**STORED DATA:**

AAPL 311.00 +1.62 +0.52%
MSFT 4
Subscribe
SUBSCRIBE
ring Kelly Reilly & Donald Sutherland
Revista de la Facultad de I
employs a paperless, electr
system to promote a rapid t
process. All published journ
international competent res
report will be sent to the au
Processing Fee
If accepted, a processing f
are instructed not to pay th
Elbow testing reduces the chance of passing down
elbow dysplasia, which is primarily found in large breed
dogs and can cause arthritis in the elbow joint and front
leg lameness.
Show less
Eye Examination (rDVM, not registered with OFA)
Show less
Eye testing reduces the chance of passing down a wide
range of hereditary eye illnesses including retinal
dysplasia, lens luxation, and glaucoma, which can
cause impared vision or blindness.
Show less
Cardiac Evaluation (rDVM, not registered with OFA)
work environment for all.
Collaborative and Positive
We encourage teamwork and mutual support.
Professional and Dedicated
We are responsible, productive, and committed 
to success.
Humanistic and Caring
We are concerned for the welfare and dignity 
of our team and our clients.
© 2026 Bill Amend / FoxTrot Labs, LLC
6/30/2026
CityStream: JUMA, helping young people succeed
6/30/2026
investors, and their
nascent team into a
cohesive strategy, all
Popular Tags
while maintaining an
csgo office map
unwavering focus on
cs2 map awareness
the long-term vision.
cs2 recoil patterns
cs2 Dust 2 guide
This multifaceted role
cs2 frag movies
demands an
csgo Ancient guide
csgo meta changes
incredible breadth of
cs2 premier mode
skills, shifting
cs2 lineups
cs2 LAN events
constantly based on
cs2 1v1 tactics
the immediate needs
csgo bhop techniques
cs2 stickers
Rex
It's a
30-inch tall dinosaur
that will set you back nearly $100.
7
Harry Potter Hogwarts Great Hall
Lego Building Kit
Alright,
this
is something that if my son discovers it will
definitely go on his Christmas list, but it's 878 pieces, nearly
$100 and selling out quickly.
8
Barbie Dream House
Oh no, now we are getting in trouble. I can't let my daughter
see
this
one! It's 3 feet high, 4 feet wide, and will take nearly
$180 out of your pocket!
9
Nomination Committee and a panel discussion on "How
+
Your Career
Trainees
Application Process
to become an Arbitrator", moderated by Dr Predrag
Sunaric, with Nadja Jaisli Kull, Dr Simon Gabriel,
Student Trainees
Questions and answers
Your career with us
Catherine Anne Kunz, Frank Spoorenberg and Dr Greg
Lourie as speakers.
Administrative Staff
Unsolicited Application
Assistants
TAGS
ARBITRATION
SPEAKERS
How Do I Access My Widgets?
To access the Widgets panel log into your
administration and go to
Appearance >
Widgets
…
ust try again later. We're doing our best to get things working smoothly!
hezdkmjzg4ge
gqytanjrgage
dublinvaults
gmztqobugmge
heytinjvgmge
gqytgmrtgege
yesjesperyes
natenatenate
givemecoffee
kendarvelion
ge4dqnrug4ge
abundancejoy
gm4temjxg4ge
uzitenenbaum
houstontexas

**EXERCISE OBJECTIVE:** Please go through the data and copy each line containing the word "that".

**WRITTEN RESPONSE:**
that will set you back nearly $100.
is something that if my son discovers it will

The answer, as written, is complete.